#### Work required:
Skipping all pictures, print exactly the lines below from the one with "公务员，却还没有关注自己的档案，公务员考试都通过了，却" through the final line.

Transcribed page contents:
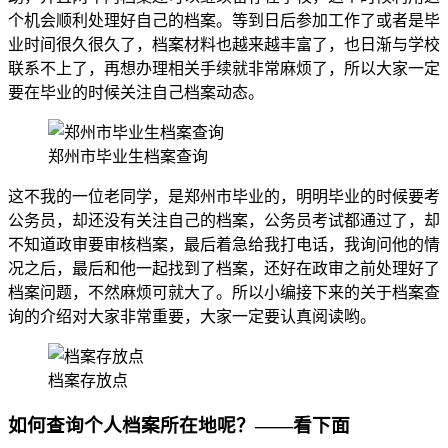
个机会顺利处理好自己的档案。等到日后参加工作了或者是毕
业时间很久很久了，档案材料也越来越丰富了，也日渐与学校
联系不上了，再想办理相关手续就非常麻烦了，所以大家一定
要在毕业的时候关注自己档案动态。
郑州市毕业生档案查询
这不我的一位老同学，是郑州市毕业的，明明毕业的时候要考
公务员，却还没有关注自己的档案，公务员考试都通过了，却
不知道政审要审核档案，最后着急给我打电话，我询问他的情
况之后，最后和他一起找到了档案，还好在政审之前处理好了
档案问题，不然麻烦可就大了。所以小编接下来的关于档案查
询的介绍对大家非常重要，大家一定要认真阅读哟。
档案存放点
如何查询个人档案所在地呢？——看下面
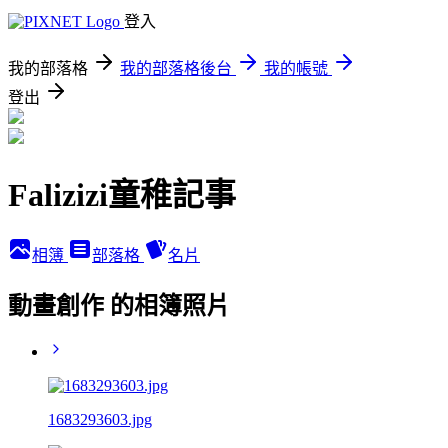
登入
我的部落格
我的部落格後台
我的帳號
登出
Falizizi童稚記事
相簿
部落格
名片
動畫創作 的相簿照片
1683293603.jpg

#### Answer space:
公务员，却还没有关注自己的档案，公务员考试都通过了，却
不知道政审要审核档案，最后着急给我打电话，我询问他的情
况之后，最后和他一起找到了档案，还好在政审之前处理好了
档案问题，不然麻烦可就大了。所以小编接下来的关于档案查
询的介绍对大家非常重要，大家一定要认真阅读哟。
档案存放点
如何查询个人档案所在地呢？——看下面
登入
我的部落格
我的部落格後台
我的帳號
登出
Falizizi童稚記事
相簿
部落格
名片
動畫創作 的相簿照片
1683293603.jpg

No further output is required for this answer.